Actually, a factor of 2 to 3 can be huge. Consider that java is around a factor 2 or less to C++ in the Computer Languages Benchmark Game, and yet, you easily feel the difference everyday on your desktop applications.
But although the pure computation power is not very different, the real difference I believe lies the memory management, which is probably far less efficient in Java than in C++.
December 13, 2012
On Thursday, 13 December 2012 at 01:32:23 UTC, bearophile wrote:
> Walter Bright:
>
>> Java makes no attempt to detect integer overflows.
>
> There are various kinds of code. In some kinds of programs you want to be more sure that the result is correct, while other kinds of programs this need is less strong.
>
>
>> I personally know people who write high speed trading software. These people are concerned with nanosecond delays. They write code in C++. They even hack on the compiler trying to get it to generate faster code.
>>
>> It doesn't surprise me a bit that some people who operate server farms use slow languages like Ruby, Python, and Perl on them. This does cost them money for extra hardware. There are always going to be businesses that have inefficient operations, poorly allocated resources, and who leave a lot of money on the table.
>
> One "important" firm uses OcaML for high speed trading because it's both very fast (C++-class fast, faster than Java on certain kinds of code, if well used) and apparently quite safer to use than C/C++. And it's harder to find OcaML programmers than C++ ones.
>
> Bye,
> bearophile


According to the Benchmark game, performance of Ocaml is good, but not fantstic. And certainly not "C++-class" fast. It's more like "Java-class" fast. (in fact it's slower than Java 7 on most tests, but uses much more memory).

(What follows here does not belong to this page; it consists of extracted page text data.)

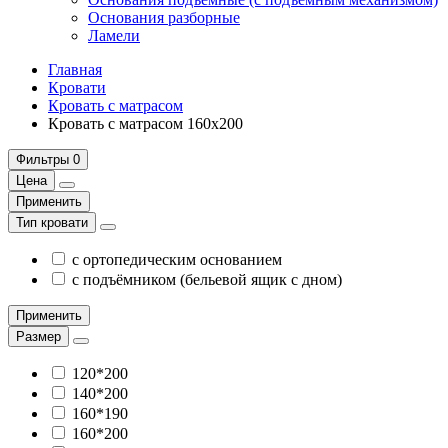
Основания разборные
Ламели
Главная
Кровати
Кровать с матрасом
Кровать с матрасом 160х200
Фильтры
0
Цена
Применить
Тип кровати
с ортопедическим основанием
с подъёмником (бельевой ящик с дном)
Применить
Размер
120*200
140*200
160*190
160*200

Unfortunately, D hasn't been on the game for a long time, but last time it was, it was effectively faster than g++.

So really, we are not talking the same kind of performance here. D is likely to be MUCH faster than Ocaml.
December 13, 2012
On Thursday, 13 December 2012 at 01:51:27 UTC, Timon Gehr wrote:
>
> Certainly, you can argue that the faster version should be in a prominent place in the standard library, but the fact that it is not does not indicate a fundamental performance problem in the Haskell language. Also, note that I am completely ignoring what kind of code is idiomatic in both languages. Fast Haskell code often looks similar to C code.
>
Well, you can write C code in D.
You can compare top performance for both languages, but the fact is, if you write Haskell code extensively, you aren't going to write it like C, so comparing idiomatic Haskell vs idiomatic D does make sense. And comparing programs using the standard libraries also makes sense because that's how languages are used. It probably doesn't make much sense in a microbenchmark, but in a larger program it certainly does. And if the standard library is twice as slow in implementation A than in implemention B, then most programs will feel *at least* twice as slow, and usually more, because if you call a function f that's twice as slow in A than in B from another function that's also twice as slow in A than in B, then the whole thing is 4 times slower.